**ASSIGNMENT**: Scan the entries below for "YOUTUBE" and copy each line that holds it.

**RECORDS SUPPLIED**:
----------

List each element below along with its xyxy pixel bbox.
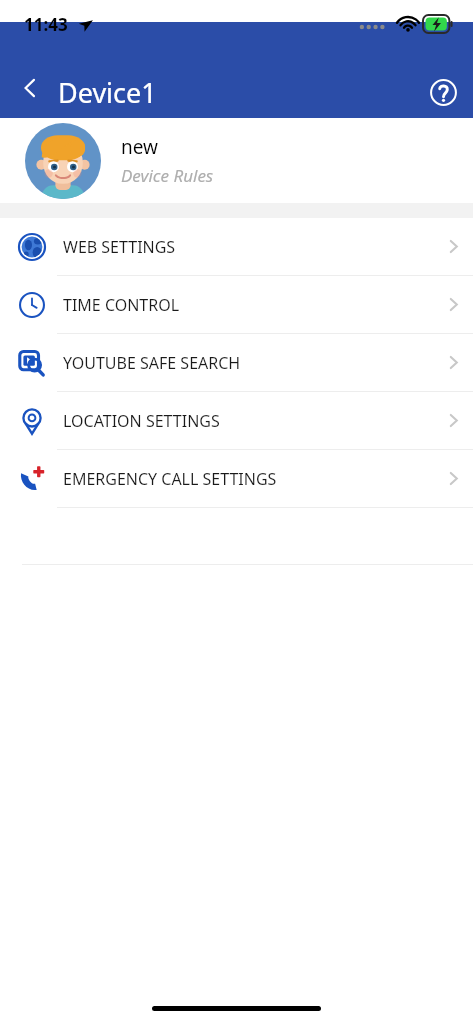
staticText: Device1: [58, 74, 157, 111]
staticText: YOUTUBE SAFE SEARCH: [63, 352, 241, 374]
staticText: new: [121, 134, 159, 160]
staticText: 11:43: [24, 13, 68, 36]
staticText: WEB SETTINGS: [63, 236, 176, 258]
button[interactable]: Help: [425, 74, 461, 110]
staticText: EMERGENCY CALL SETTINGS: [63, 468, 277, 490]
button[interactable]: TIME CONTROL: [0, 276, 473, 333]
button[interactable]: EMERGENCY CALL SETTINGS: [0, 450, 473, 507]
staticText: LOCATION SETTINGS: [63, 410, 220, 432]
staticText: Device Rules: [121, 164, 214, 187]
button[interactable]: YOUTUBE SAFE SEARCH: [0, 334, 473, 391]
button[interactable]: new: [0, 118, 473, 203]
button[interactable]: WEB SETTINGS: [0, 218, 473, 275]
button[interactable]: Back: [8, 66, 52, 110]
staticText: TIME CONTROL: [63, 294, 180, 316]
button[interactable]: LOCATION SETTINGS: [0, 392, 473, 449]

----------

**EXERCISE RESULT**:
staticText: YOUTUBE SAFE SEARCH: [63, 352, 241, 374]
button[interactable]: YOUTUBE SAFE SEARCH: [0, 334, 473, 391]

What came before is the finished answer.